[Collected data]
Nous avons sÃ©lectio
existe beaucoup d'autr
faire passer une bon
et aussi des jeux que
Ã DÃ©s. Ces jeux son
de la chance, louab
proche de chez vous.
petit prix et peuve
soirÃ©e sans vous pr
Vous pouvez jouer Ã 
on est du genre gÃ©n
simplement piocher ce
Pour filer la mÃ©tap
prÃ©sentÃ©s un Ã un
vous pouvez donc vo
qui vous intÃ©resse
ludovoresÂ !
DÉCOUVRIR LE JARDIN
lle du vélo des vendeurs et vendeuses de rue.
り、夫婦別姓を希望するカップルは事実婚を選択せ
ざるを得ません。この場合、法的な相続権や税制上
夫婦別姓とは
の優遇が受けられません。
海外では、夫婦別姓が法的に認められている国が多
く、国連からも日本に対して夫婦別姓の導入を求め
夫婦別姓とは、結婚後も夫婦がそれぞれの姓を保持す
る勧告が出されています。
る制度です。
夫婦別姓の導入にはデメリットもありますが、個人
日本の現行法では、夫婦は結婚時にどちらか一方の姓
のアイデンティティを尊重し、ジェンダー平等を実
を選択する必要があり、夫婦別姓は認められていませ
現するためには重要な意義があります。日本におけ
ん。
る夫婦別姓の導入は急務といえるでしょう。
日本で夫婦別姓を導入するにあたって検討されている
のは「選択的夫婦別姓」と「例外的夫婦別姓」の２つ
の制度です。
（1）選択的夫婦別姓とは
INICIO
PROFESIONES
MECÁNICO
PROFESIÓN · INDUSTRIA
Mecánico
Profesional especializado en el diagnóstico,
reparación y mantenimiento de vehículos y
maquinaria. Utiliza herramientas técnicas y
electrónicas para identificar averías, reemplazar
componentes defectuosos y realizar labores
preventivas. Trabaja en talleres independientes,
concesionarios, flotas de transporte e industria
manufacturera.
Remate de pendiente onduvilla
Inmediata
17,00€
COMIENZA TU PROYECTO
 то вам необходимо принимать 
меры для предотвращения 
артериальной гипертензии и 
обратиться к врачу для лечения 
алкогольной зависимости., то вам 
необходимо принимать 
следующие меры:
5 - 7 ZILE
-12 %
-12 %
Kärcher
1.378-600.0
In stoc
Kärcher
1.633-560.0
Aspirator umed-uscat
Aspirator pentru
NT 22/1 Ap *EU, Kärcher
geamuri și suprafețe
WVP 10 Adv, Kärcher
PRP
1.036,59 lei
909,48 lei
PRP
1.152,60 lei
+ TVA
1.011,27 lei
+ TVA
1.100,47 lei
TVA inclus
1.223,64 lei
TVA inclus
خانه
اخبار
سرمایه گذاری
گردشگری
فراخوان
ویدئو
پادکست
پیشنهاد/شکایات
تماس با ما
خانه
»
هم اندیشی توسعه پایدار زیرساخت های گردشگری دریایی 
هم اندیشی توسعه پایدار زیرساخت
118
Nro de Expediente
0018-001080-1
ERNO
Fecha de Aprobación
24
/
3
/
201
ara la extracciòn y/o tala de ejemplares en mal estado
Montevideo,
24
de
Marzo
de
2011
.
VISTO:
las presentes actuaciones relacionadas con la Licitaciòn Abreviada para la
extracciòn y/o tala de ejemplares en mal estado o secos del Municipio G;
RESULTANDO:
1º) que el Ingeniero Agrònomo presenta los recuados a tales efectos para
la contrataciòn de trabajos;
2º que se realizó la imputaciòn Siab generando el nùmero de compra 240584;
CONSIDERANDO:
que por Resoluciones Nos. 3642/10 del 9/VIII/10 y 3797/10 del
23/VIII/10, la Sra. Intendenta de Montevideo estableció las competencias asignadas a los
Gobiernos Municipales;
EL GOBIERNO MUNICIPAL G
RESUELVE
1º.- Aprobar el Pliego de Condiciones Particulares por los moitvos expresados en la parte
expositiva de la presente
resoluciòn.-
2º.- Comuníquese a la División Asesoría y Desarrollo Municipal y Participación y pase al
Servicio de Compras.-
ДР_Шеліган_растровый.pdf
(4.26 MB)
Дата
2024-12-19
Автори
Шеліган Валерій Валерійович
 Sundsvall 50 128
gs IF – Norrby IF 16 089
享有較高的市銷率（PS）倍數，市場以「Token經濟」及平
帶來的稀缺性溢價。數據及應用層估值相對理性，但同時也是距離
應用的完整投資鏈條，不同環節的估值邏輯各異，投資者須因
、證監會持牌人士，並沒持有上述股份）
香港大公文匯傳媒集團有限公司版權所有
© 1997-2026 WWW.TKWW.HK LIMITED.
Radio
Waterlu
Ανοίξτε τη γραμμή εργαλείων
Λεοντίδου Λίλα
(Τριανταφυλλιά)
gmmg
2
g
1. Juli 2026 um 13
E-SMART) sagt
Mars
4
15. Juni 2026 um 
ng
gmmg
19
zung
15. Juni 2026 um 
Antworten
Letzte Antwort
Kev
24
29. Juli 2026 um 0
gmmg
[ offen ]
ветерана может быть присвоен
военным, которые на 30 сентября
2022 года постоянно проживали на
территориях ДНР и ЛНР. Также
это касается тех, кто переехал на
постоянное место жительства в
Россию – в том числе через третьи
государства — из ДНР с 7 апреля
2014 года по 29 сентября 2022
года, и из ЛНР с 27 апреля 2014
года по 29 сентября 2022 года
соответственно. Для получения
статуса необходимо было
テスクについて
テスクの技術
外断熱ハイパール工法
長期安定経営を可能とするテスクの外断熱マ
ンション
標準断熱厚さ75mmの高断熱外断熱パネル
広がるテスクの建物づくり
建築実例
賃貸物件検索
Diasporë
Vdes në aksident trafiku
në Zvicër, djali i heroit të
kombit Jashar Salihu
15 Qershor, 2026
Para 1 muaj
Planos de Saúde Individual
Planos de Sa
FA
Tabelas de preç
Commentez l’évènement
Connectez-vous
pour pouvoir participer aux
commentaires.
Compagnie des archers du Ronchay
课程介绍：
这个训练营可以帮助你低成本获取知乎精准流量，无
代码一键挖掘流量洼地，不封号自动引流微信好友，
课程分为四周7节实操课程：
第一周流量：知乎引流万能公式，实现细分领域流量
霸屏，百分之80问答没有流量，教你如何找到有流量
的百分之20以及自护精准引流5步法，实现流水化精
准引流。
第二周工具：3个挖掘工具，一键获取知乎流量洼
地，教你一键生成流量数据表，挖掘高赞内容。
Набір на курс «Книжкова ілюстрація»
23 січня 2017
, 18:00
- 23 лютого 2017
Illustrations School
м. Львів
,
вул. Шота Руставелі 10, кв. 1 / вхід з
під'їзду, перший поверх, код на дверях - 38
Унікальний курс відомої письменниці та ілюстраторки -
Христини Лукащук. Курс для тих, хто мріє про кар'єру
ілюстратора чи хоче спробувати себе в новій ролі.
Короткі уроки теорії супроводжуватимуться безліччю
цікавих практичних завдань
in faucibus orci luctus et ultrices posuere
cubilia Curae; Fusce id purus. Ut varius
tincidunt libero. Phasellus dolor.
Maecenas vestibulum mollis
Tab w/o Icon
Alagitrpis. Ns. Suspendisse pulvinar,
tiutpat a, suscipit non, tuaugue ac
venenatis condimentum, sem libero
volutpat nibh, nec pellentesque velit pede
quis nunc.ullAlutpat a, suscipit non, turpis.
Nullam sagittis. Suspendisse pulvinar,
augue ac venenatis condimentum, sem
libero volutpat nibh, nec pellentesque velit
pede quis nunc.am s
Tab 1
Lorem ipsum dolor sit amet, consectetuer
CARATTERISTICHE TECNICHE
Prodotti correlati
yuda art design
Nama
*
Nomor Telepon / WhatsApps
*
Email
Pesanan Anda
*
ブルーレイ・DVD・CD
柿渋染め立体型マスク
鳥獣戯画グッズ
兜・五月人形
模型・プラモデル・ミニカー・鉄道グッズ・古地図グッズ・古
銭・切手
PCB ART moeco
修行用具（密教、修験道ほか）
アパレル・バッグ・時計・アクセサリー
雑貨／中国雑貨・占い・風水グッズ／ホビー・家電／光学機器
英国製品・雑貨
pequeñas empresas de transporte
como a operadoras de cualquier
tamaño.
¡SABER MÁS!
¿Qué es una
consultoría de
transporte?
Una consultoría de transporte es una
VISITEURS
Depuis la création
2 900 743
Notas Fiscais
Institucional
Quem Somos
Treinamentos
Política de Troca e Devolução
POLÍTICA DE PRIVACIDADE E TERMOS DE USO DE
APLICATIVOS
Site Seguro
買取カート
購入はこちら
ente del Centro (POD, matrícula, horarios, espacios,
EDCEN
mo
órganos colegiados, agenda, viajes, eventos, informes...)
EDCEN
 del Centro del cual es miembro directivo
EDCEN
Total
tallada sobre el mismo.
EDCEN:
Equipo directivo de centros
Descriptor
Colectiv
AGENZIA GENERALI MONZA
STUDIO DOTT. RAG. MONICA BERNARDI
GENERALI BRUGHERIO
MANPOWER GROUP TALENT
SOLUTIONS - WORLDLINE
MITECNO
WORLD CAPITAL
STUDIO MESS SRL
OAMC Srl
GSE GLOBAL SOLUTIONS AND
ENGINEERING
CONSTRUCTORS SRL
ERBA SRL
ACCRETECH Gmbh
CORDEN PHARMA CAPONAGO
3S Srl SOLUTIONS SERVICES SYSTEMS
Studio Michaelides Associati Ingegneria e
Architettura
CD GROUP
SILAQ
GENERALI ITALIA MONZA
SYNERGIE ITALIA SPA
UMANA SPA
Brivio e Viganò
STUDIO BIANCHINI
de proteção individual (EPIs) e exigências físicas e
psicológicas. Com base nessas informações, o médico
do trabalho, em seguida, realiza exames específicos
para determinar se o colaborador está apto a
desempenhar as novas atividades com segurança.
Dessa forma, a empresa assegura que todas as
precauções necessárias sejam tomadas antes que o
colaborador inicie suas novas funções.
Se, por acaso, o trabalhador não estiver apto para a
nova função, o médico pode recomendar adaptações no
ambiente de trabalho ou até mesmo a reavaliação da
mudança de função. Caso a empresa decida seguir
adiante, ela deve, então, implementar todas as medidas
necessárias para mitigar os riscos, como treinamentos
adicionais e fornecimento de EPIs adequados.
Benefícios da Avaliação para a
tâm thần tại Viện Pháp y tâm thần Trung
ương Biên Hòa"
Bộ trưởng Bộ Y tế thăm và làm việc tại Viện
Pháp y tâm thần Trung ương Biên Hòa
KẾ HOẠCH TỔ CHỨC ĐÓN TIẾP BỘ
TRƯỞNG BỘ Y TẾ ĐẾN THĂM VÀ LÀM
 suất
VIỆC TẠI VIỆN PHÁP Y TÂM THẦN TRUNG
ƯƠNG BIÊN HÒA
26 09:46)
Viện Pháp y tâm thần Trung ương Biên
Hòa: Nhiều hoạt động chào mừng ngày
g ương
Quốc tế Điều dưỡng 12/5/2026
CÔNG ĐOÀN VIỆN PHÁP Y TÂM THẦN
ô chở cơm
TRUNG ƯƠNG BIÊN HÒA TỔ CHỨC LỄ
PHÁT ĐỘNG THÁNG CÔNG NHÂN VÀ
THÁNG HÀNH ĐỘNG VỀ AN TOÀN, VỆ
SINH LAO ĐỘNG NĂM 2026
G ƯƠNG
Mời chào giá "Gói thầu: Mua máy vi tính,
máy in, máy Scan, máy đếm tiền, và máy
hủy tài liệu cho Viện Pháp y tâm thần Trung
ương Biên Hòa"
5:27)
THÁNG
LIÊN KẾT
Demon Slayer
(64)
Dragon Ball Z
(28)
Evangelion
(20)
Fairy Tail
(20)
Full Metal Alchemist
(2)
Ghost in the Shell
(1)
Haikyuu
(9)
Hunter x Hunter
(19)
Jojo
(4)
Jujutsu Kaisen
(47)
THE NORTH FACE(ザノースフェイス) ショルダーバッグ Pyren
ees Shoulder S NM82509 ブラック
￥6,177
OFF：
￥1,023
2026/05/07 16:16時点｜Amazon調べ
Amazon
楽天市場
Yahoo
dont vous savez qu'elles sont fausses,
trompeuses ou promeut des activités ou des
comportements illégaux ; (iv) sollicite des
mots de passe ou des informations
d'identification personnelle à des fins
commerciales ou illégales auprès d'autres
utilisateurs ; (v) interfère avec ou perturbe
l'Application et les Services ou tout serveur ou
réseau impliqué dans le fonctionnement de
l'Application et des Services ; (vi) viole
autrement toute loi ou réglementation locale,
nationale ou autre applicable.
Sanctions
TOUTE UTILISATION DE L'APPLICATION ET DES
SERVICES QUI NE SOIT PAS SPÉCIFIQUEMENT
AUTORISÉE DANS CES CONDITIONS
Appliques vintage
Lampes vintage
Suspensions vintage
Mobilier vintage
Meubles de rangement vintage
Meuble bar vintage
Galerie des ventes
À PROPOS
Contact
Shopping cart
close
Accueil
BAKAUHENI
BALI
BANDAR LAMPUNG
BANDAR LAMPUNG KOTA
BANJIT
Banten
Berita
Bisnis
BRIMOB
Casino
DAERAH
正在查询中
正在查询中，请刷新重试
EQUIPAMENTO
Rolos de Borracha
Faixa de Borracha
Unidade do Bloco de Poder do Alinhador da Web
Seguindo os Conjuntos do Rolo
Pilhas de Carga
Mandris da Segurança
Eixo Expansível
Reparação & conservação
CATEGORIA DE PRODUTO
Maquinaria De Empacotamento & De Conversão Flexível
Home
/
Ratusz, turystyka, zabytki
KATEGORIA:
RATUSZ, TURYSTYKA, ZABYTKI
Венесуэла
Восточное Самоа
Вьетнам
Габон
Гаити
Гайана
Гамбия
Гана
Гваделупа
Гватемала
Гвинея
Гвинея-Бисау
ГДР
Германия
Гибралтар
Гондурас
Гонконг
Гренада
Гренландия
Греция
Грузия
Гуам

(Problem to work on)
For each line of the data that includes the word "сентября", return a copy of it.

(Final answer)
военным, которые на 30 сентября
2014 года по 29 сентября 2022
года по 29 сентября 2022 года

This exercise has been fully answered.